Colorado's tragic legacy of mass shootings/bombings
Monday's tragedy in the Arvada business district in Colorado which left three people dead is the latest of a stunning history of mass killings in that state.
Colorado is home to the notorious April 20, 1999 Columbine High School tragedy when two students perpetrated a failed mass bombing intended to blow their school off the face of the planet. When two massive bombs planted in the school's cafeteria failed to detonate, these killers moved into active shooter mode. They murdered 12 students and one teacher, wounded more than 20 others, and tossed handheld incendiary devices while firing hundreds of rounds of bullets.
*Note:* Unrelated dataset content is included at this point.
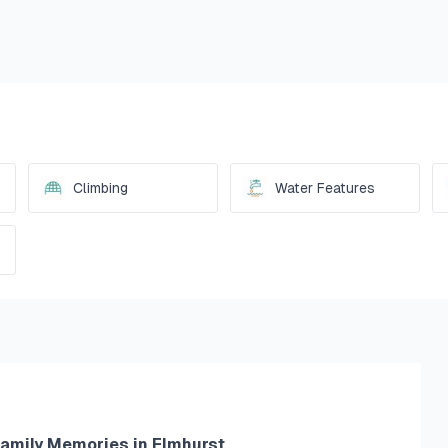
Climbing
Water Features
Family Memories in Elmhurst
They then turned their guns on themselves.
Presently, Colorado ranks sixth highest in the nation for public mass shootings.
Authorities report that one of the people killed in Arvada, a "Samaritan," lost his life trying to stop the shooter and that his actions prevented what could have been a higher death count. Prior to Monday's tragedy in Arvada, the Denver Post published research summarizing Colorado's deadly growing legacy (see above).
As the WVPI has previously reported, "Columbine" has served as the inspiration for countless other deadly attacks in Colorado, across the country, and world-wide.
Columbine "copycats" were responsible for such tragedies as the December 2012 assault at Sandy Hook Elementary School in Connecticut which left 28 people dead, mostly first grade children, and the October 2018 massacre at the Kerch Polytechnic College in the Ukraine where 20 people were shot dead and 70 others wounded. Others were injured at Kerch by similar handheld explosives to those detonated at Columbine. Like the Columbine killers, both shooters committed suicide on scene.